▸ **Provided records**
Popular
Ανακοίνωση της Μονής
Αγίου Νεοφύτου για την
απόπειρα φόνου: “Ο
==
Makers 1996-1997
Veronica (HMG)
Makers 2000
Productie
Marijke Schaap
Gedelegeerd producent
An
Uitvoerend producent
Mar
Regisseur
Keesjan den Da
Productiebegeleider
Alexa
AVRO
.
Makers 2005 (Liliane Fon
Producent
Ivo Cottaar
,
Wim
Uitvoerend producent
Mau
...
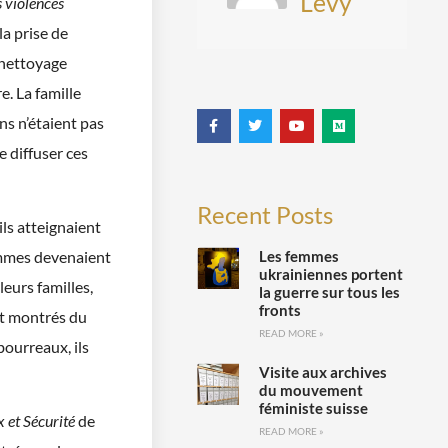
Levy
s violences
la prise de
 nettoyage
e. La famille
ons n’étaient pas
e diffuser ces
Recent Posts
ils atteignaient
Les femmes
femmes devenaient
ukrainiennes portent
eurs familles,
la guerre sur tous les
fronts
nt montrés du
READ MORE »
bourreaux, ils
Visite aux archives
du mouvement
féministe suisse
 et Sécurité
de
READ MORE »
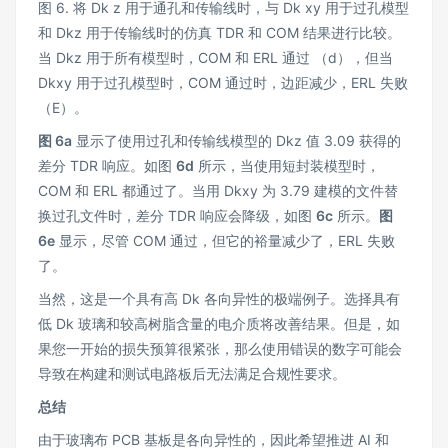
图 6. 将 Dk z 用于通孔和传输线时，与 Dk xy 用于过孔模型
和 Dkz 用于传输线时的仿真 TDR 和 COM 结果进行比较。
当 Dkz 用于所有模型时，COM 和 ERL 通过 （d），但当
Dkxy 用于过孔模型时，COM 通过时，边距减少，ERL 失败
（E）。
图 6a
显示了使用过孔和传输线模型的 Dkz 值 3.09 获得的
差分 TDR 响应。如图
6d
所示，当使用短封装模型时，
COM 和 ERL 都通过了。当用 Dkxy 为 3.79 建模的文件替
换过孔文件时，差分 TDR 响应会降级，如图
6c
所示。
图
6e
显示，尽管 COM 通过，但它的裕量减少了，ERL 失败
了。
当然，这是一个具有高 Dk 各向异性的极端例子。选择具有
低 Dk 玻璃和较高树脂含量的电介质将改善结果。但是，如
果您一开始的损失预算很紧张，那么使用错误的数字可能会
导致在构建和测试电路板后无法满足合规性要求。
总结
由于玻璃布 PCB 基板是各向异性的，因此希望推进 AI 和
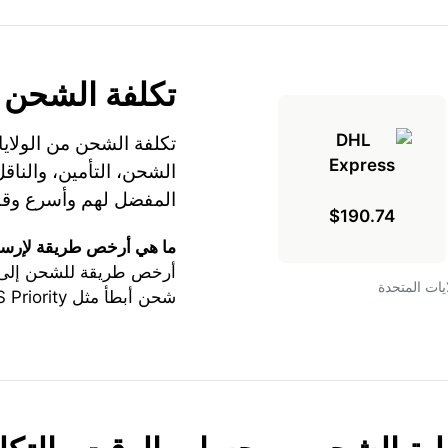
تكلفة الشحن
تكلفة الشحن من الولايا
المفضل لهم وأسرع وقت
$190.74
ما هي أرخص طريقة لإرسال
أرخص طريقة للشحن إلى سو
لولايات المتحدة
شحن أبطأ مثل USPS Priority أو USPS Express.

▸ **Task**
Search the entries for the word "Dkxy", then list each line that holds it.

▸ **Solution**
Dkxy 用于过孔模型时，COM 通过时，边距减少，ERL 失败
COM 和 ERL 都通过了。当用 Dkxy 为 3.79 建模的文件替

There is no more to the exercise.